Requirements for (GVH) to occur
- Graft must contain immuno-competent cells.
- Host must be immuno-compromised.
- Host must express antigen foreign to donor’s i.e. donor cells recognize recipient cell as foreign.
If donors and recipients MHC complexes are matched even then the (GVH) can occur due to minor antigens. GVH can be reduced by treating the donor graft with anti-thymocyte globulins or monoclonal antibodies before grafting. It eliminates mature T-cells from the graft.
Effect of immunosuppression on graft rejection
To reduce the chances of rejection of transplanted tissue immunosuppressive agents such as cyclosporine, tacrolimus, rapamycin, corticosteroids, azathioprine, OKT3 antibody and radiations are used.
- Cyclosporin and Tacrolimus: both have the same mode of action. It interrupts signal transduction by inhibiting calcineurin. Tacrolimus is more immunosuppressive and has more side effects. Cyclosporin is widely used.
- Rapamycin: Inhibits transduction but at some other site than cyclosporine.
- Corticosteroids: These act primarily by inhibiting Cytokine e.g. IL-1 &TNF.

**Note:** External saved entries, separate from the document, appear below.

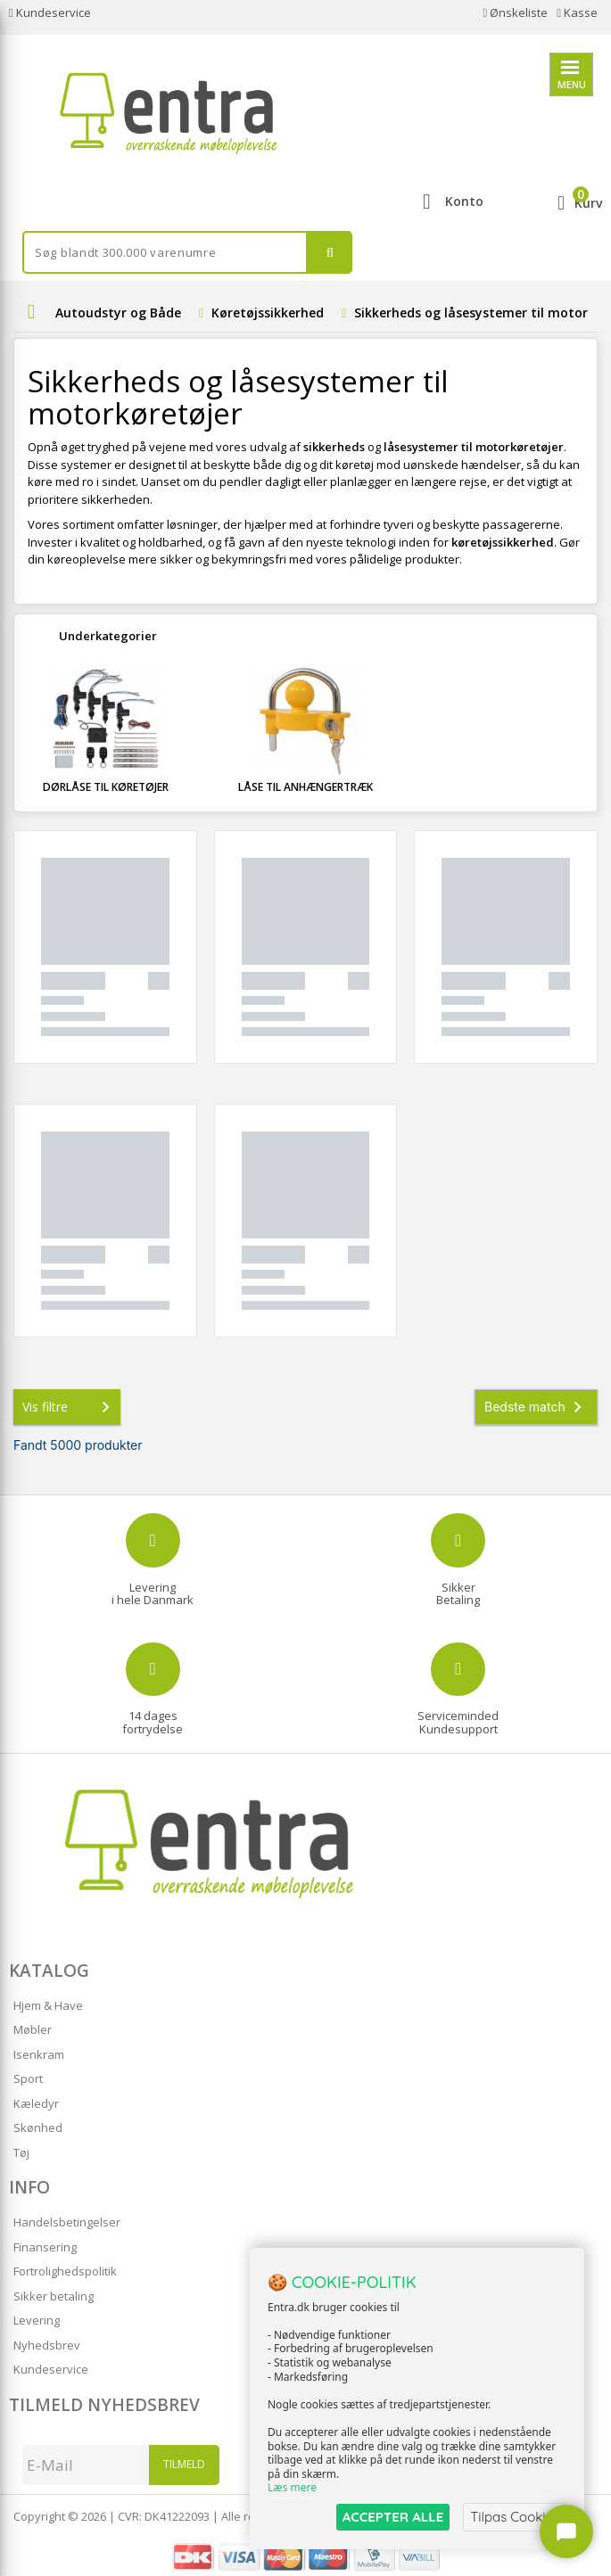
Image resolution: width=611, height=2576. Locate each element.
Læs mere (292, 2488)
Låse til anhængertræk (305, 786)
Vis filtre (69, 1407)
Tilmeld (184, 2464)
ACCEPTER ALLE (393, 2516)
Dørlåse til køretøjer (106, 786)
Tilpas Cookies (514, 2516)
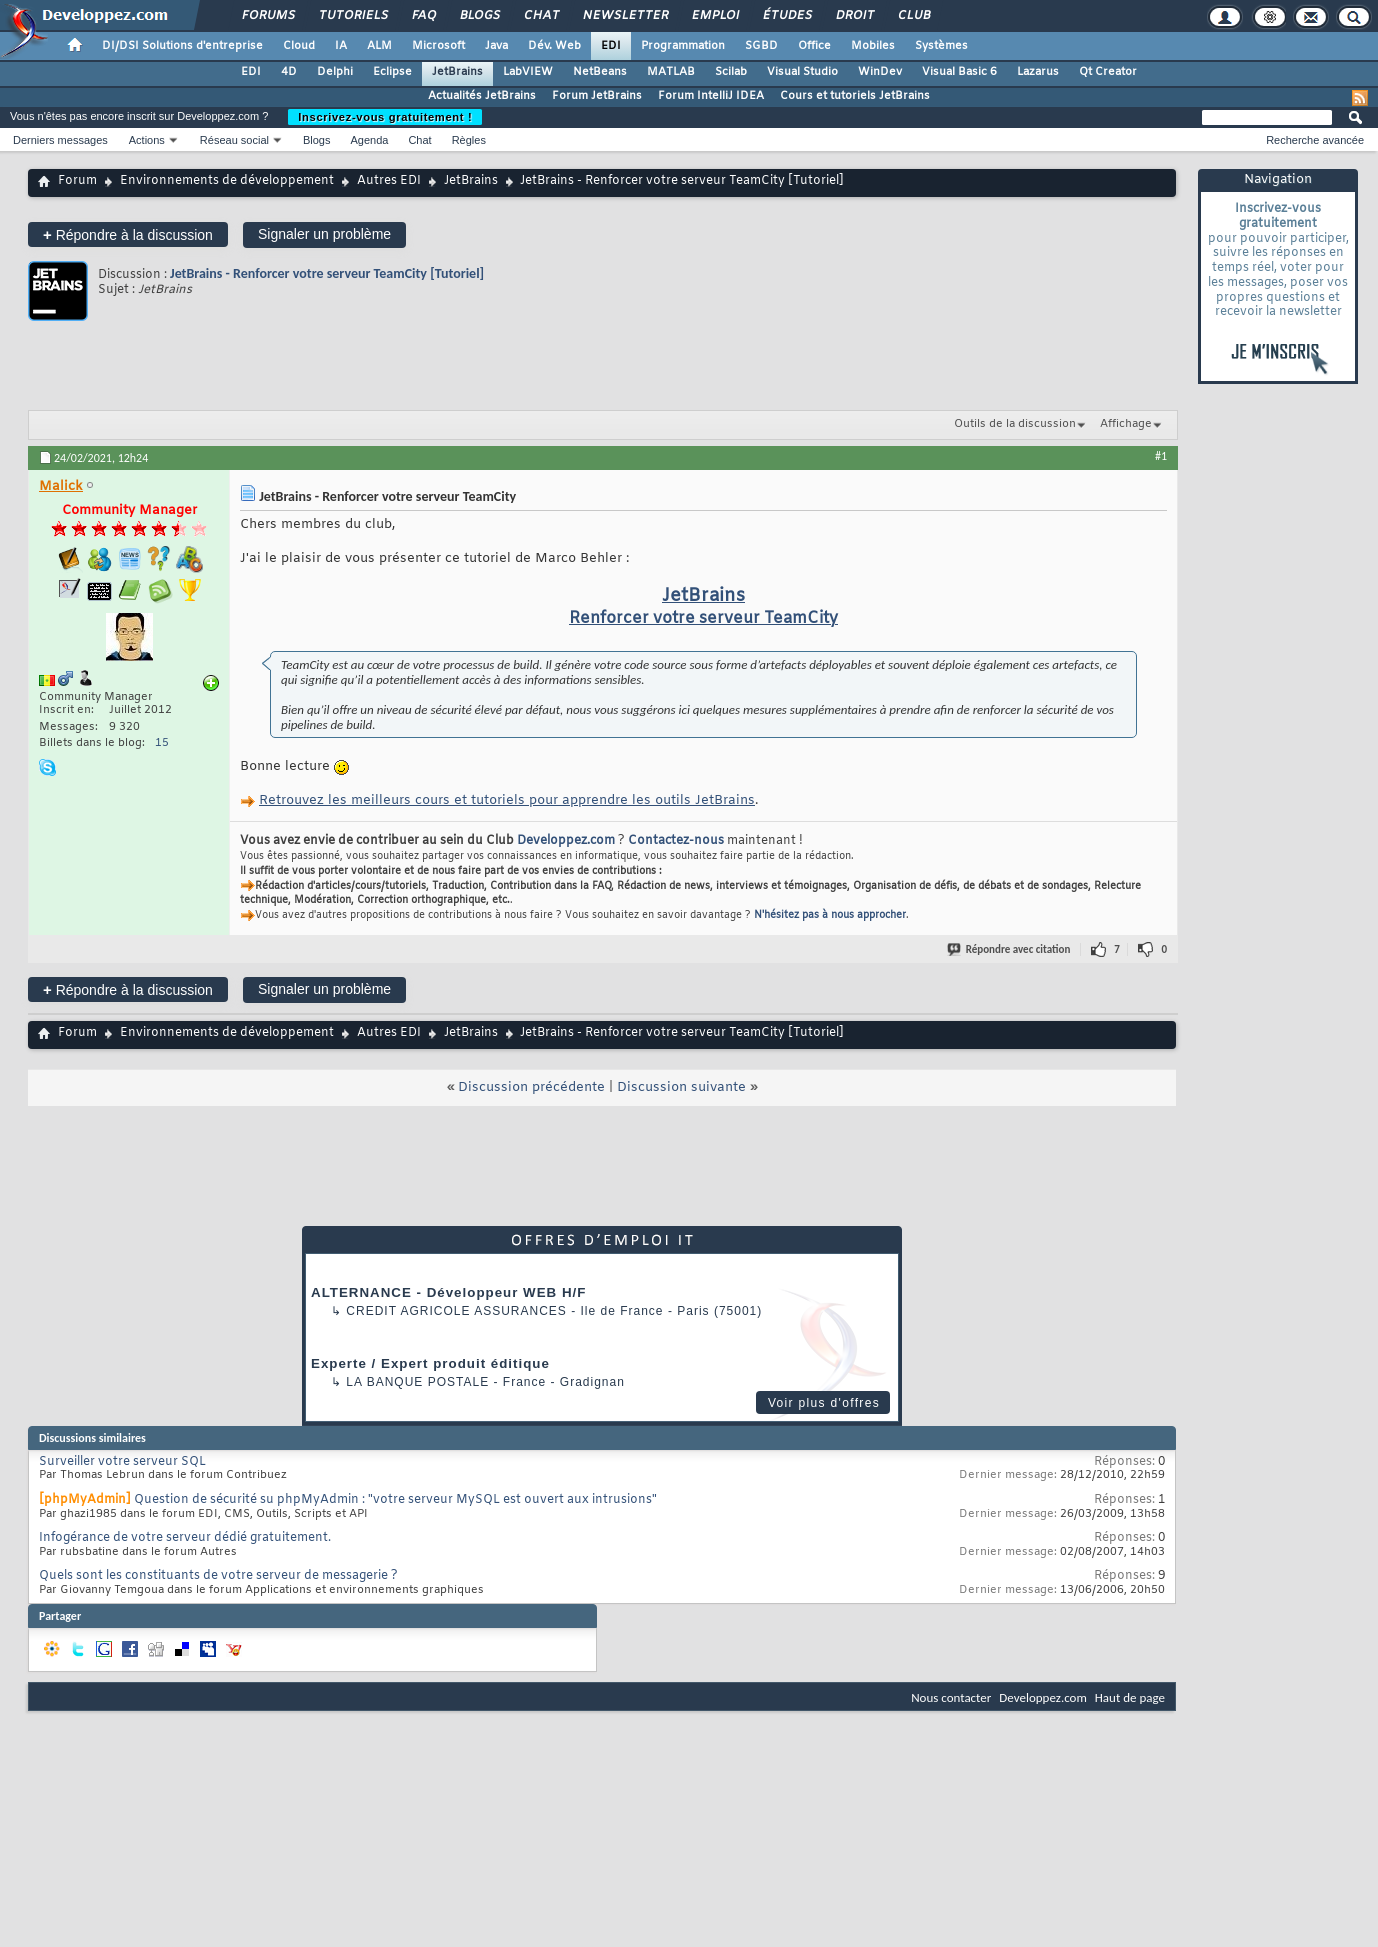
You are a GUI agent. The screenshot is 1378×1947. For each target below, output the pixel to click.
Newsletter (624, 16)
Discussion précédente (531, 1087)
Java (496, 46)
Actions (147, 140)
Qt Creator (1108, 72)
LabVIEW (528, 72)
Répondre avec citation (1010, 949)
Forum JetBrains (597, 96)
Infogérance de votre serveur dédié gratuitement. (185, 1538)
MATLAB (671, 72)
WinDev (880, 72)
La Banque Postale (417, 1382)
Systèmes (941, 46)
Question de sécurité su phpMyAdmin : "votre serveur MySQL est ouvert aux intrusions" (395, 1500)
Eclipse (392, 72)
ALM (379, 46)
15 (162, 743)
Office (814, 46)
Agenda (369, 140)
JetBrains (457, 72)
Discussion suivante (681, 1087)
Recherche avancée (1315, 140)
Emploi (714, 16)
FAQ (423, 16)
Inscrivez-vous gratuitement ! (385, 117)
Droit (854, 16)
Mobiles (873, 46)
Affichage (1126, 424)
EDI (611, 46)
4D (289, 72)
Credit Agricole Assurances (456, 1311)
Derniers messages (60, 140)
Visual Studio (802, 72)
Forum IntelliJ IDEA (711, 96)
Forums (267, 16)
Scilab (731, 72)
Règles (469, 140)
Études (786, 16)
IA (341, 46)
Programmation (683, 46)
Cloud (299, 46)
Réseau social (234, 140)
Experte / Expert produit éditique (430, 1363)
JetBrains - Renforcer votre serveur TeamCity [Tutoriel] (327, 273)
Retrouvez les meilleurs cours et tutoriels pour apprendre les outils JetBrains (507, 800)
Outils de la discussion (1015, 424)
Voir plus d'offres (824, 1403)
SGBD (761, 46)
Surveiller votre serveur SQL (122, 1462)
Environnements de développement (227, 181)
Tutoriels (352, 16)
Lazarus (1038, 72)
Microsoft (438, 46)
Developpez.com (566, 841)
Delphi (335, 72)
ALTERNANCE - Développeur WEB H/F (448, 1292)
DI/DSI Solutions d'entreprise (182, 46)
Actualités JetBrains (482, 96)
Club (913, 16)
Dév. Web (554, 46)
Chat (540, 16)
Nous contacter (951, 1697)
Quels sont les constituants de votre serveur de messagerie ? (218, 1576)
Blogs (479, 16)
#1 (1161, 456)
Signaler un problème (324, 234)
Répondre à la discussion (128, 234)
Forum (77, 181)
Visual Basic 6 (959, 72)
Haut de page (1130, 1697)
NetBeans (600, 72)
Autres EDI (389, 181)
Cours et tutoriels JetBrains (855, 96)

- Azathioprine: Inhibit DNA synthesis and block growth of T cells.
- OKT3: is a monoclonal antibody against CD3 protein that can block T-cell function as well as lysis of T-cells is carried out by these antibodies.
Immunosuppression increases the risk of development of neoplasm by 100 times and also the development of opportunistic disease and infections take place.
Summary of MHC complex
- As Each MHC molecule has only one binding site, only one peptide can bind to it at a time.
- A peptide must associate with a given MHC of that individual; otherwise no immune response can occur.
- Mature T-cells must have a T-cell receptor that recognizes the peptide associated with MHC.
- MHC molecules are membrane-bound so recognition of these molecules by T-cells requires cell-cell contact.
- MHC gene alleles are co-dominant so their product is expressed on the cell surface of an individual nucleated cell.
- Cytokines (especially interferon-γ) increase the level of expression of MHC.
- Class I MHC is recognized by cytotoxic T-cells (CD-8 cells). Class II MHC is recognized by helper T-cells (CD-4 cells).
- Polymorphism in MHC is important for the survival of the species.